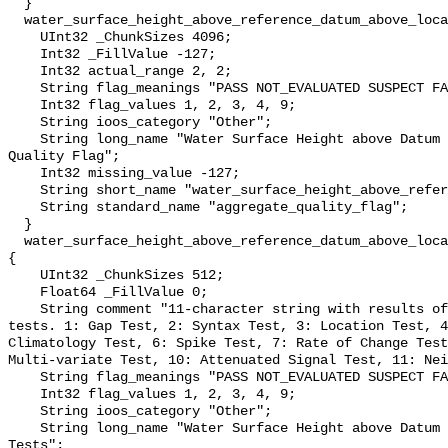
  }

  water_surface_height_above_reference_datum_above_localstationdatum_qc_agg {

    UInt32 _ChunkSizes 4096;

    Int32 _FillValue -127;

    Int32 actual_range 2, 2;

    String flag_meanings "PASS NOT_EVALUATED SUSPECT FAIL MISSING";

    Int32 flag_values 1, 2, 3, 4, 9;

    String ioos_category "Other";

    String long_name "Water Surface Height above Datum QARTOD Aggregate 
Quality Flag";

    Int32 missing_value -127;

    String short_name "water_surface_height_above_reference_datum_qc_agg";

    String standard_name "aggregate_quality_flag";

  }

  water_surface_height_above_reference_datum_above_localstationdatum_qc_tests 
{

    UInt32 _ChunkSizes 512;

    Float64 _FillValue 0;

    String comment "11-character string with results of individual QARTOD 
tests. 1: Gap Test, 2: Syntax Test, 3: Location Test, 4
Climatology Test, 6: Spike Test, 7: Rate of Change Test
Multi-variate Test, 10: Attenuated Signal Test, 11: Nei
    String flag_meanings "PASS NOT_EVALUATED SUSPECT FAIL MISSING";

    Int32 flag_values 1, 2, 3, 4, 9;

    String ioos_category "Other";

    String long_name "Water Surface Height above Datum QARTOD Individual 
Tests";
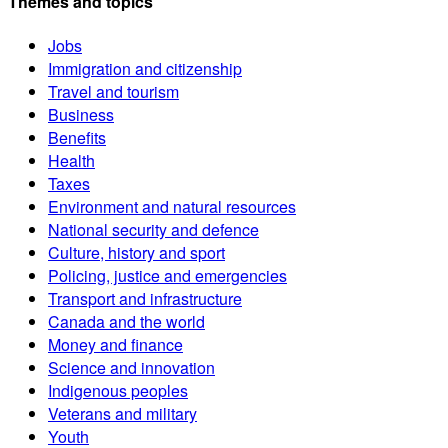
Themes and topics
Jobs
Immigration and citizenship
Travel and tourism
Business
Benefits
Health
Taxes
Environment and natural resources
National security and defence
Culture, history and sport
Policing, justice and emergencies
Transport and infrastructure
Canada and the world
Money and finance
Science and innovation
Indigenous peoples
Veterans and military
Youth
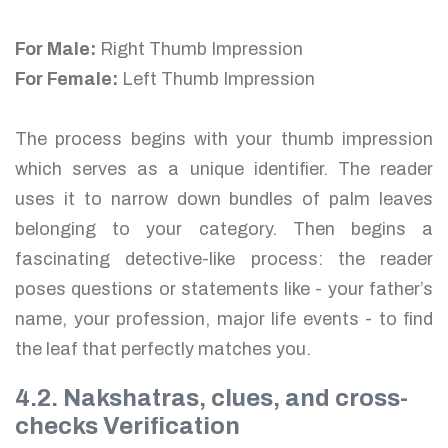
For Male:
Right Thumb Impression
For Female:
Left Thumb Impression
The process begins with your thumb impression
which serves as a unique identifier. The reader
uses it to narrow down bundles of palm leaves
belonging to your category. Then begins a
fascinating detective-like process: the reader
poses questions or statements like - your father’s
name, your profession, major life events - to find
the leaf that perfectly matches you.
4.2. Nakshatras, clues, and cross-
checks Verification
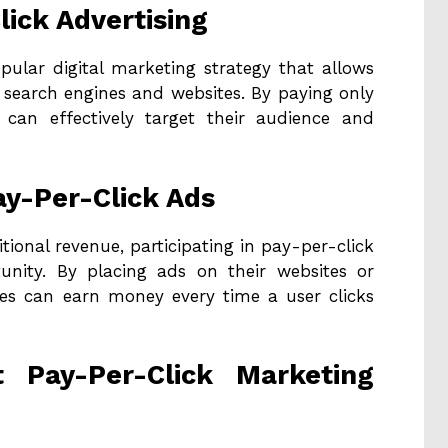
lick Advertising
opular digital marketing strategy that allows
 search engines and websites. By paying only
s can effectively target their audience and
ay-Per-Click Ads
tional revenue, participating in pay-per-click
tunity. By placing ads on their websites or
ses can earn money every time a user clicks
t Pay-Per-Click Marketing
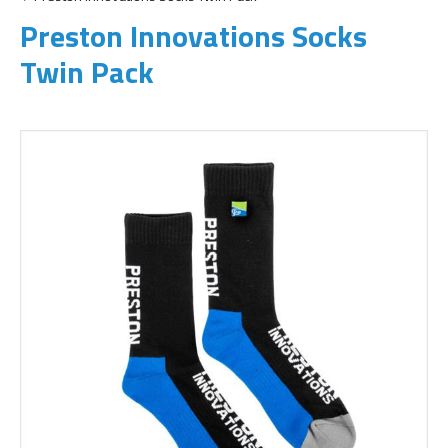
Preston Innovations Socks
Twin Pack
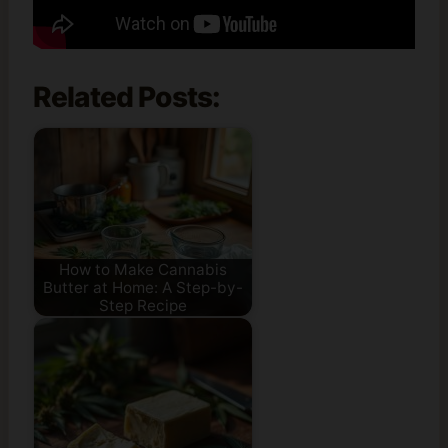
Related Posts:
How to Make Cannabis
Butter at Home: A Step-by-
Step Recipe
...
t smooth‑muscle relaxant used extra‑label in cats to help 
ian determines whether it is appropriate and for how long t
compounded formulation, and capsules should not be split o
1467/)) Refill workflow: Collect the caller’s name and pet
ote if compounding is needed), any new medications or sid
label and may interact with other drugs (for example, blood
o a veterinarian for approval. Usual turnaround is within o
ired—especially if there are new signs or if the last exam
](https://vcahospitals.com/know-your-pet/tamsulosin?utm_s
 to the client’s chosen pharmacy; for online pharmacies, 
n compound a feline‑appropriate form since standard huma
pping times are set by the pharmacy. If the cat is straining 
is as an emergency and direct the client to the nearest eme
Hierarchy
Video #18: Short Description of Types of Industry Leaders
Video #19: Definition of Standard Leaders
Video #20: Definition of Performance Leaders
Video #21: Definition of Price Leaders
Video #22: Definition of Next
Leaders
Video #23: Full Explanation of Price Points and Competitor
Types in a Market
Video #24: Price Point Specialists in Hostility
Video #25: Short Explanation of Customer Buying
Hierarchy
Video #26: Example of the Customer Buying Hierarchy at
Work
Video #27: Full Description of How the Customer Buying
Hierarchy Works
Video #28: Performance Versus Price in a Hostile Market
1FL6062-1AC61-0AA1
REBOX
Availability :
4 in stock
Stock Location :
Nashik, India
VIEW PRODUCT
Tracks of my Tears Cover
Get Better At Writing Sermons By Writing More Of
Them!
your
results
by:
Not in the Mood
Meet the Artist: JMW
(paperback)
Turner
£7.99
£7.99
* * *
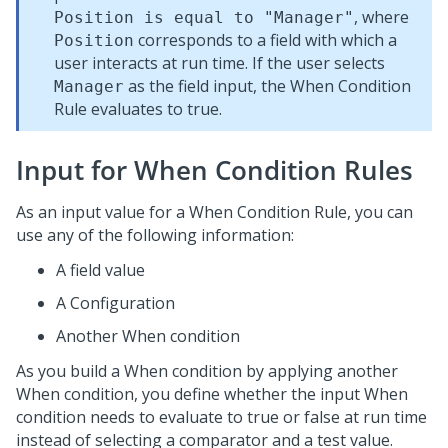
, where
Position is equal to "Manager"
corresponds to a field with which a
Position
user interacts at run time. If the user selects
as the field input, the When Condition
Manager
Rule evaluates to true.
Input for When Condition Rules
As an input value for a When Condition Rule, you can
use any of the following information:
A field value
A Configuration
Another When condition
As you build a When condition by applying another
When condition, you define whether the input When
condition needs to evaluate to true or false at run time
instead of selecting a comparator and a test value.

#### Required action
Would you copy out, exactly and with no pictures, only the lines above from the one that contains "fascinating detective-like process: the" through the one that contains "Butter at Home: A"?

#### Solution to this task
fascinating detective-like process: the reader
poses questions or statements like - your father’s
name, your profession, major life events - to find
the leaf that perfectly matches you.
4.2. Nakshatras, clues, and cross-
checks Verification
lick Advertising
opular digital marketing strategy that allows
 search engines and websites. By paying only
s can effectively target their audience and
ay-Per-Click Ads
tional revenue, participating in pay-per-click
tunity. By placing ads on their websites or
ses can earn money every time a user clicks
t Pay-Per-Click Marketing
Preston Innovations Socks
Twin Pack
Related Posts:
How to Make Cannabis
Butter at Home: A Step-by-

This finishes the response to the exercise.